Bruce Ackerman of Yale University asserted that “the third year [of law school] is not an expensive frill but a crucial resource in training lawyers for 21st-century challenges” [“Obama’s outdated view of law school,” op-ed, Sept. 7]. However, he did not confront (or even discuss) the most fundamental fact on this subject.
As with any asset, the value of the third year of law school — however measured — can only be judged against its cost. And American Bar Association accreditation standards notwithstanding, nothing precludes changing a law school’s program to entertain Mr. Ackerman’s curricular view within a two-year framework.
What the professor left unsaid is that saving students the cost of a third year might come with an altogether different cost: A few of today’s law professors might lose their cushy jobs.
Michael C. Macchiarola, Basking Ridge, N.J.

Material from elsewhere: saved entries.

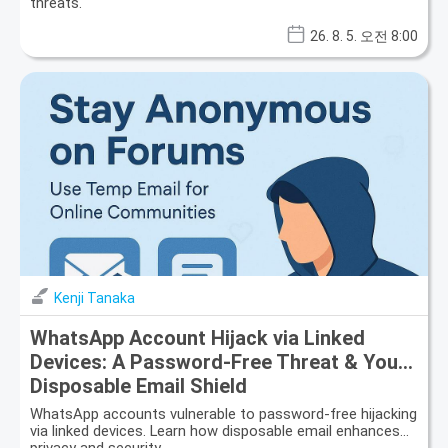
threats.
26. 8. 5. 오전 8:00
Kenji Tanaka
WhatsApp Account Hijack via Linked
Devices: A Password-Free Threat & Your
Disposable Email Shield
WhatsApp accounts vulnerable to password-free hijacking
via linked devices. Learn how disposable email enhances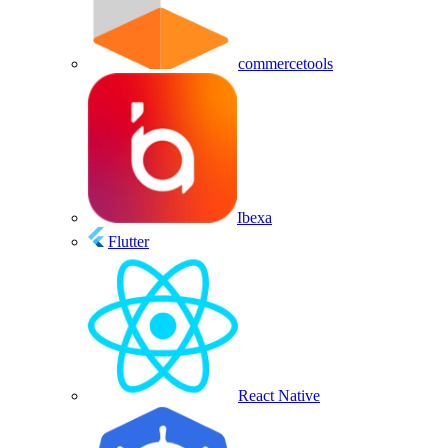
commercetools
Ibexa
Flutter
React Native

Bruce Ackerman’s thoughtful Sept. 7 op-edadded an important dimension to the discussion of where good lawyers are made. As a student of the John F. Kennedy School, I was able to take a class in regulatory economics taught by Justice Stephen Breyer, then a district court judge, and Richard Zeckhauser, a professor of economics. It was excellent preparation for corporate and public management. Perhaps pure legal training may be taught in two years, but good professionals should attend multidisciplinary programs of at least three — if not four — years. Joint MBA/law/public policy graduates now lead many private and public institutions.